BRIEF DESCRIPTION OF THE DRAWINGS
[0029] Further characteristics and advantages of the disclosure
will become better apparent from the description of a preferred but
not exclusive embodiment of the apparatus according to the
disclosure, illustrated by way of nonlimiting example in the
accompanying drawings, wherein:
[0030] FIG. 1 is a lateral rear perspective view of the apparatus
according to the disclosure;
[0031] FIG. 2 is a top view of an end part of the apparatus of FIG.
1;
[0032] FIG. 3 is a front view of the part of the apparatus shown in
FIG. 2;
[0033] FIG. 4 is perspective view of the detection sensor and of
the conveyor belt of the recirculation apparatus;
[0034] FIG. 5 is a side elevation view of the components of FIG.
4;
[0035] FIG. 6 is a front view of the components of FIG. 4;
[0036] FIG. 7 is a top view of the components of FIG. 4;
[0037] FIG. 8 is a sectional view of FIG. 7, taken along the line
VIII-VIII;
[0038] FIG. 9 is a sectional view of FIG. 3, taken along the line
IX-IX;
[0039] FIG. 10 is a highly enlarged-scale view of a detail of FIG.
2; and
[0040] FIG. 11 is a highly enlarged-scale view of a detail of FIG.
9.
DETAILED DESCRIPTION OF THE DRAWINGS
[0041] With particular reference to FIGS. 1-11, the reference
numeral 1 generally designates an apparatus for treating
horticultural products A, of the type of blueberries and the
like.
[0042] In greater detail, it is specified from the outset that in
the preferred application of the disclosure, to which reference
will be made often in the continuation of the present description
and which highlights the particularities of said disclosure, the
horticultural products A are indeed blueberries.
[0043] Likewise, use of the apparatus 1 for similar horticultural
products A, such as cherries, strawberries, blackberries or
raspberries, or even of a different type, as a function of the
specific practical requirements, is also provided in any case.
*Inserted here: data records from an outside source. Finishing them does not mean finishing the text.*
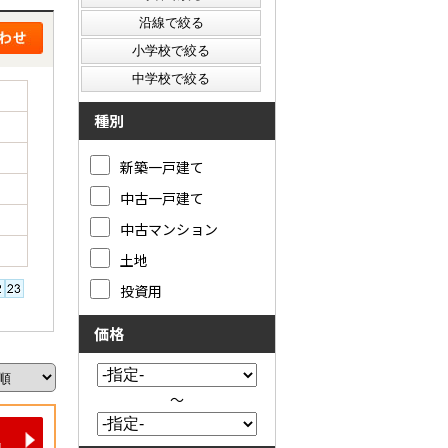
種別
新築一戸建て
中古一戸建て
中古マンション
土地
投資用
価格
～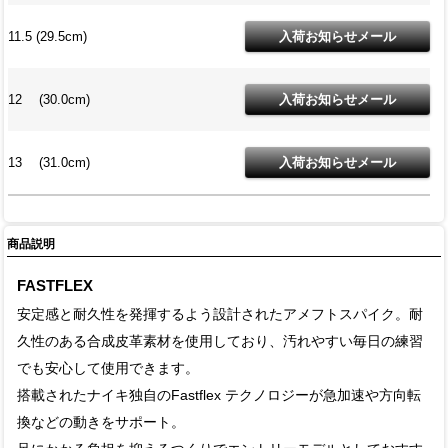
11.5 (29.5cm)
12 (30.0cm)
13 (31.0cm)
商品説明
FASTFLEX
安定感と耐久性を発揮するよう設計されたアメフトスパイク。耐
久性のある合成皮革素材を使用しており、汚れやすい毎日の練習
でも安心して使用できます。
搭載されたナイキ独自のFastflex テクノロジーが急加速や方向転
換などの動きをサポート。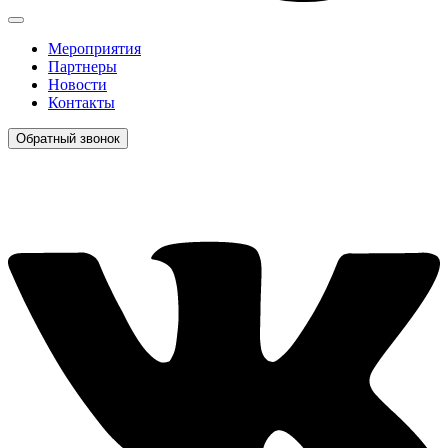
Мероприятия
Партнеры
Новости
Контакты
Обратный звонок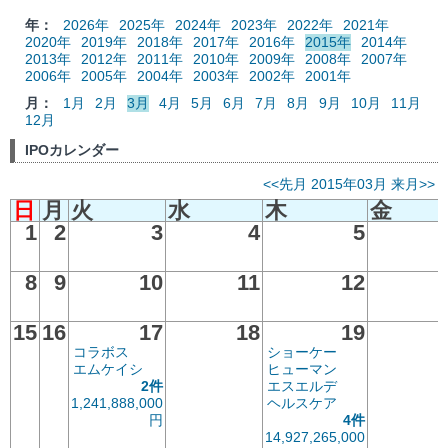
年：
2026年
2025年
2024年
2023年
2022年
2021年
2020年
2019年
2018年
2017年
2016年
2015年
2014年
2013年
2012年
2011年
2010年
2009年
2008年
2007年
2006年
2005年
2004年
2003年
2002年
2001年
月：
1月
2月
3月
4月
5月
6月
7月
8月
9月
10月
11月
12月
IPOカレンダー
<<先月
2015年03月
来月>>
日
月
火
水
木
金
1
2
3
4
5
8
9
10
11
12
15
16
17
18
19
コラボス
ショーケー
エムケイシ
ヒューマン
2件
エスエルデ
1,241,888,000
ヘルスケア
円
4件
14,927,265,000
[0044] Therefore, it is useful to specify that any specific
reference to blueberries that will be made in the pages that follow
is to be understood as extended to any other horticultural product
A.
[0045] The apparatus 1 comprises in series at least one station 2
for loading the horticultural products A, at least one preliminary
checking station 3, at least one alignment station 4, at least one
viewing station 5 and at least one distribution station 6 (in FIG.
1, they are arranged from right to left, whereas in FIGS. 2 and 3
the viewing station 5 and the distribution station 6 are arranged
from left to right).
[0046] In the loading station 2 the blueberries can be loaded in
various manners and can be for example transferred or tipped onto
it (manually or by means of adapted devices) from crates filled
loosely with these fruits (which typically arrive directly from the
picking fields).
[0047] At the loading station 2 the blueberries are then affected
by adequate handling systems, which transfer them downstream: for
example, at least in the first processing steps, the conveyance of
the blueberries can be entrusted to one or more conveyor belts.
[0048] After the loading station 2, therefore, in the preliminary
checking station 3 the blueberries are usually viewed by assigned
workers, who remove the ones that evidently do not meet the desired
quality criteria (for example because they are evidently defective
or rotten) and/or any debris (leaves, twigs, etc.), which sometimes
are conveyed together with the crates from the fields.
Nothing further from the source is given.